January 8, 2016 1 comment

A few years back, I wrote a post which stated that district courts in the Ninth Circuit were interpreting the FCRA’s “new” statute of limitations in a plaintiff-friendly way.

Since then, courts in other jurisdictions have interpreted the FCRA’s statute of limitations differently, which suggests that it is time for my prior post to be updated.  I’m doing the update in three parts:  1) how the old FCRA statute of limitations worked; 2) how it was revised in 2003, and how these revisions led at least some courts to read the statute in a plaintiff-friendly way in 2009 and 2010; and 3) how decisions since then interpreted the “new” (amended in 2003) statute.

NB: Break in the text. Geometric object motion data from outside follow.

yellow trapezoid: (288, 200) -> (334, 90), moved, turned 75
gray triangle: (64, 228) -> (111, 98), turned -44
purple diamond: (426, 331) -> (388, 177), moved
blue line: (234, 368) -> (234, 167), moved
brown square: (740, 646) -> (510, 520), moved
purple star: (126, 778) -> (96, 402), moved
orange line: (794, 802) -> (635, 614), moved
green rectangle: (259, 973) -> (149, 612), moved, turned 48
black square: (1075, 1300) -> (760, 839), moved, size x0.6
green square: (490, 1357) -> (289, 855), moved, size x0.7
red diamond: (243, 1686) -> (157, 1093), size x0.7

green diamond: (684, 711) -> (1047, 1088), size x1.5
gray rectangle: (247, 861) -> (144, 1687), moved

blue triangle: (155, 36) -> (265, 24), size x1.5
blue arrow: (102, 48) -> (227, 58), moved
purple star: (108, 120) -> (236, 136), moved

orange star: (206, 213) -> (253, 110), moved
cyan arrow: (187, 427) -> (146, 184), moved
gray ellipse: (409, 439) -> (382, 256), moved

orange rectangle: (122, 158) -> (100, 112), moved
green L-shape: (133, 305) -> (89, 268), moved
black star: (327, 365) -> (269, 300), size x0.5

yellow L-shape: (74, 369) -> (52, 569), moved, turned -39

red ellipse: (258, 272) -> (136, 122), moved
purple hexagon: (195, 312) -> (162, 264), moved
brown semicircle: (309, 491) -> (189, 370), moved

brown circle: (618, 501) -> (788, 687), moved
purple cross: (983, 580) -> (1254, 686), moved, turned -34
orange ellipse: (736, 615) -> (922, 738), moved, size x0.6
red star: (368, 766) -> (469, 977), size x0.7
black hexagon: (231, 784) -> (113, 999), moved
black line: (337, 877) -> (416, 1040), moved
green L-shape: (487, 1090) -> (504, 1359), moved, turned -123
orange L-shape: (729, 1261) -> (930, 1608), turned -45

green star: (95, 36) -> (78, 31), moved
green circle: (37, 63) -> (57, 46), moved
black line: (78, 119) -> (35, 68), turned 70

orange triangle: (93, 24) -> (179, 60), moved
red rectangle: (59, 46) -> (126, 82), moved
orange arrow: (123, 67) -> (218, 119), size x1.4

Part 3:  How recent decisions have interpreted the FCRA’s “new” (amended in 2003) statute of limitations

In parts one and two of this exciting three-part series, I tried to establish that: 1) in 2001, the Supreme Court ruled that the FCRA’s then-current statute of limitations began to run when a defendant violated the FCRA and not when the plaintiff discovered the violation; and 2a) Congress appeared to “un-do” that ruling by making amendments in 2003, which 2b) meant, according to several courts, that it started to run not when the plaintiff knew that the defendant was doing something the plaintiff didn’t like, but when the plaintiff knew that the defendant was violating the FCRA.

Things began to change in 2010 and kept going from there.  Let me explain.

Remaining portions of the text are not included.